◆ **What is required**
Repeat the whole listing word for word, skipping pictures.

◆ **Entries shown**
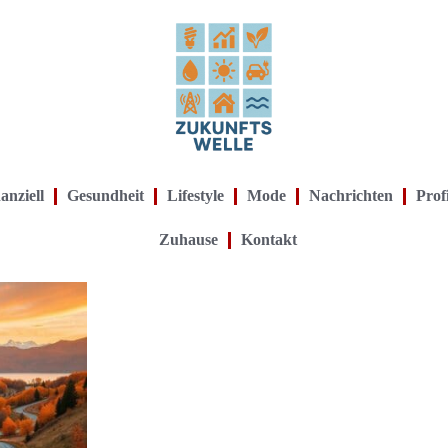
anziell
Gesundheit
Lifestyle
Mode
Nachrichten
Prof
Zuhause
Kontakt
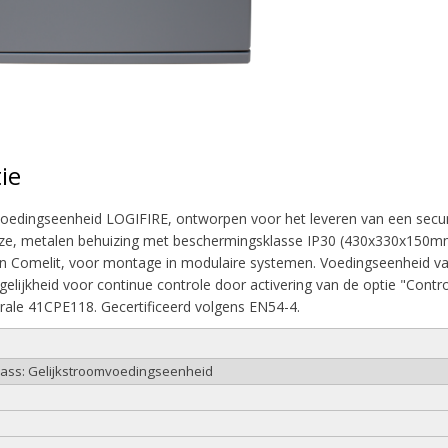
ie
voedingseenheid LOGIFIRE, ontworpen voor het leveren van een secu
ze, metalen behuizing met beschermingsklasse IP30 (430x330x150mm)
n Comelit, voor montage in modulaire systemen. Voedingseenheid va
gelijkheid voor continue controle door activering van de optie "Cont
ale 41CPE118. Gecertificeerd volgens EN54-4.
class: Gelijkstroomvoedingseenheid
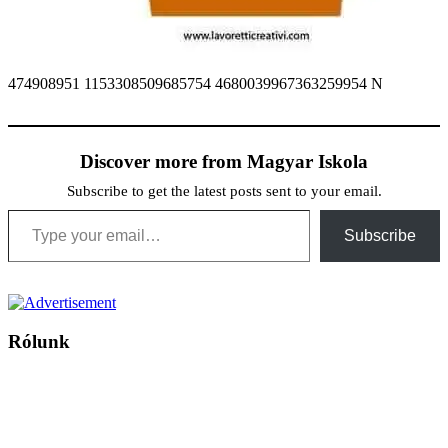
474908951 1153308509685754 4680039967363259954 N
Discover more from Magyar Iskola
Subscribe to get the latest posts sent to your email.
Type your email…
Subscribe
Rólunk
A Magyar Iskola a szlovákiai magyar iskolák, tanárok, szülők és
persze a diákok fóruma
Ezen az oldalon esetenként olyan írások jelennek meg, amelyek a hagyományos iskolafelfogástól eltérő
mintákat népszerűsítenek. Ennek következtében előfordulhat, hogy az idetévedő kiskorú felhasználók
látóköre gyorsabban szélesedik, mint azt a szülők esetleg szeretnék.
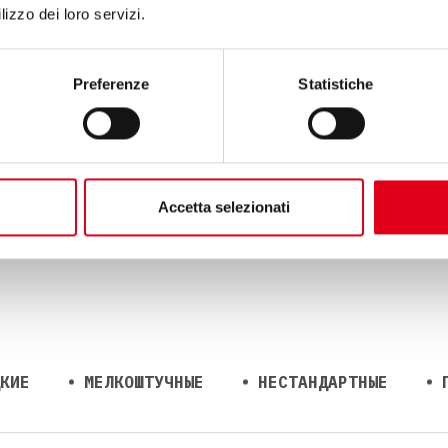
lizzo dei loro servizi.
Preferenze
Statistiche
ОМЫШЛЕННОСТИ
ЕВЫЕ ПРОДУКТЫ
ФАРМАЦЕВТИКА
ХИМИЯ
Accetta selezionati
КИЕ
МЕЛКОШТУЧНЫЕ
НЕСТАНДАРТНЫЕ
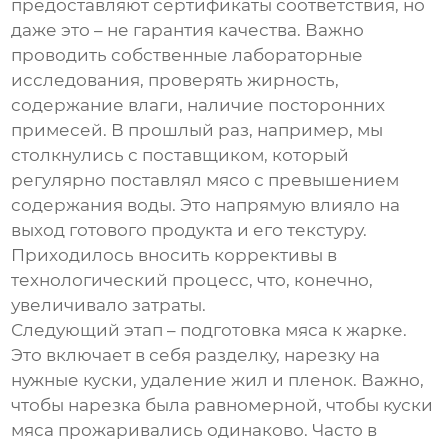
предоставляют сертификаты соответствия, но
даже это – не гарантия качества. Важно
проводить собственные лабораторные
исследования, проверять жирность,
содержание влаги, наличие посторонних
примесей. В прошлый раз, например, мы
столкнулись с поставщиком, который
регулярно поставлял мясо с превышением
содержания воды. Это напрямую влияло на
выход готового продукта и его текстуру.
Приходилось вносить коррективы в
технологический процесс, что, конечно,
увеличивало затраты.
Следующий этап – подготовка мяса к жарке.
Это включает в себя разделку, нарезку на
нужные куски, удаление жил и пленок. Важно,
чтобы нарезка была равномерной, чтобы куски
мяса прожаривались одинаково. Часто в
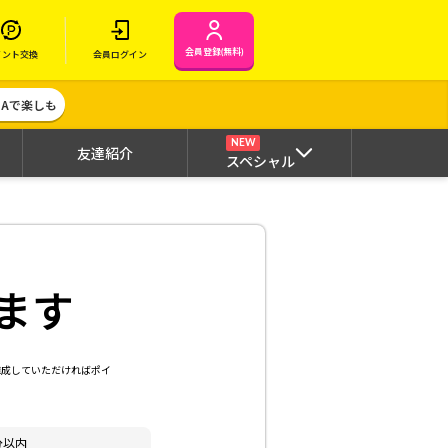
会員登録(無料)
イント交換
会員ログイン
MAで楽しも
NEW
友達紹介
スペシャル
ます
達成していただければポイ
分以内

◆ **Expected answer**
anziell
Gesundheit
Lifestyle
Mode
Nachrichten
Prof
Zuhause
Kontakt
ie
voedingseenheid LOGIFIRE, ontworpen voor het leveren van een secu
ze, metalen behuizing met beschermingsklasse IP30 (430x330x150mm)
n Comelit, voor montage in modulaire systemen. Voedingseenheid va
gelijkheid voor continue controle door activering van de optie "Cont
ale 41CPE118. Gecertificeerd volgens EN54-4.
class: Gelijkstroomvoedingseenheid
474908951 1153308509685754 4680039967363259954 N
Discover more from Magyar Iskola
Subscribe to get the latest posts sent to your email.
Type your email…
Subscribe
Rólunk
A Magyar Iskola a szlovákiai magyar iskolák, tanárok, szülők és
persze a diákok fóruma
Ezen az oldalon esetenként olyan írások jelennek meg, amelyek a hagyományos iskolafelfogástól eltérő
mintákat népszerűsítenek. Ennek következtében előfordulhat, hogy az idetévedő kiskorú felhasználók
látóköre gyorsabban szélesedik, mint azt a szülők esetleg szeretnék.
lizzo dei loro servizi.
Preferenze
Statistiche
ОМЫШЛЕННОСТИ
ЕВЫЕ ПРОДУКТЫ
ФАРМАЦЕВТИКА
ХИМИЯ
Accetta selezionati
КИЕ
МЕЛКОШТУЧНЫЕ
НЕСТАНДАРТНЫЕ
предоставляют сертификаты соответствия, но
даже это – не гарантия качества. Важно
проводить собственные лабораторные
исследования, проверять жирность,
содержание влаги, наличие посторонних
примесей. В прошлый раз, например, мы
столкнулись с поставщиком, который
регулярно поставлял мясо с превышением
содержания воды. Это напрямую влияло на
выход готового продукта и его текстуру.
Приходилось вносить коррективы в
технологический процесс, что, конечно,
увеличивало затраты.
Следующий этап – подготовка мяса к жарке.
Это включает в себя разделку, нарезку на
нужные куски, удаление жил и пленок. Важно,
чтобы нарезка была равномерной, чтобы куски
мяса прожаривались одинаково. Часто в
会員登録(無料)
イント交換
会員ログイン
MAで楽しも
NEW
友達紹介
スペシャル
ます
達成していただければポイ
分以内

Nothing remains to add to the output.